Even with a recent rebound, the Stoxx 600 remains 6 percent lower for the year, and strategists are predicting the gauge will end 2016 at about the same level where it started. Analysts, who in January called for earnings growth, are now expecting declines of 2.8 percent. Investors have withdrawn money from funds tracking the region’s equities for nine straight weeks, the longest streak since May 2013, according to a Bank of America Corp. note dated April 7 that cited EPFR Global data.
Since last year’s peak, all industry groups in the Stoxx 600 have fallen, with lenders, miners and automakers down more than 25 percent. Traders have had to contend with a rebound in the euro despite additional ECB stimulus, persistently low inflation and slowing growth from China. Fewer than one in five fund managers are confident Draghi’s easing will be a major source of growth for Europe, a Bank of America survey showed April 12.
The Stoxx 600 is trading in a way similar to 2001 and 2008, a “frightening” trend, noted the firm’s technical analysts in an April 11 report. The index, which closed at 343.99 on Thursday, could tumble toward 200 if it falls below 300 like in those years.
Only a global recession would justify such a slump, according to Didier Duret, chief investment officer at ABN Amro Bank NV’s wealth-management unit in Amsterdam.

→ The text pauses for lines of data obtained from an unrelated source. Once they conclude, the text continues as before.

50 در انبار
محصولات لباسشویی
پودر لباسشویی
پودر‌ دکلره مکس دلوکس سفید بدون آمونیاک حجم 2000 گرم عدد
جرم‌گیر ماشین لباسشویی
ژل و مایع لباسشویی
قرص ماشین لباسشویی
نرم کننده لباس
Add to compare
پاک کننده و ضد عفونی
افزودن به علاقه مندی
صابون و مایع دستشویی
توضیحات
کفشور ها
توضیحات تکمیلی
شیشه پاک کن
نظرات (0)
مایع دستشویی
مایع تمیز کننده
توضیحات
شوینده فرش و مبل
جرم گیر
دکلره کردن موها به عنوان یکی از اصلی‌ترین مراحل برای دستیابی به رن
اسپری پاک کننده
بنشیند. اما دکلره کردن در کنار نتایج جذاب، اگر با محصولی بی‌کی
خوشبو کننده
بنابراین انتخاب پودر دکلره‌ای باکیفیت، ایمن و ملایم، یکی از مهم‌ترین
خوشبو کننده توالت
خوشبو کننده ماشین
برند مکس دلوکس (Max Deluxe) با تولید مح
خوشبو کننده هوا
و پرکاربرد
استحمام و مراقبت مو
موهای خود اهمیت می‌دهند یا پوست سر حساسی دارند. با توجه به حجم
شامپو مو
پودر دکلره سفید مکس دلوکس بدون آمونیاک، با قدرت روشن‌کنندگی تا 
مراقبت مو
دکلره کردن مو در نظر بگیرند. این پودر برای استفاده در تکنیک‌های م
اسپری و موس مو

Oil prices have rebounded, a gauge of stock volatility is now down for the year, and data out of China have stabilized.
“Now there’s a completely different picture,” said Duret. “The consumer is still OK, risk perception is declining. The technical situation is positive, when we look at oil and volatility, China stability, all this nasty news from January.”
Even after the decline in the past year, the Stoxx 600 still trades almost 20 percent above its average valuation for the past five years. That’s too expensive, and levels from 2015 were excessive, according to Jasper Lawler, a London-based analyst at CMC Markets Plc.
“It’s not all doom and gloom, but not enough to justify being above those peaks a year ago,” Lawler said. “We were front-running the ECB QE program. It’s a very slow-moving recovery.”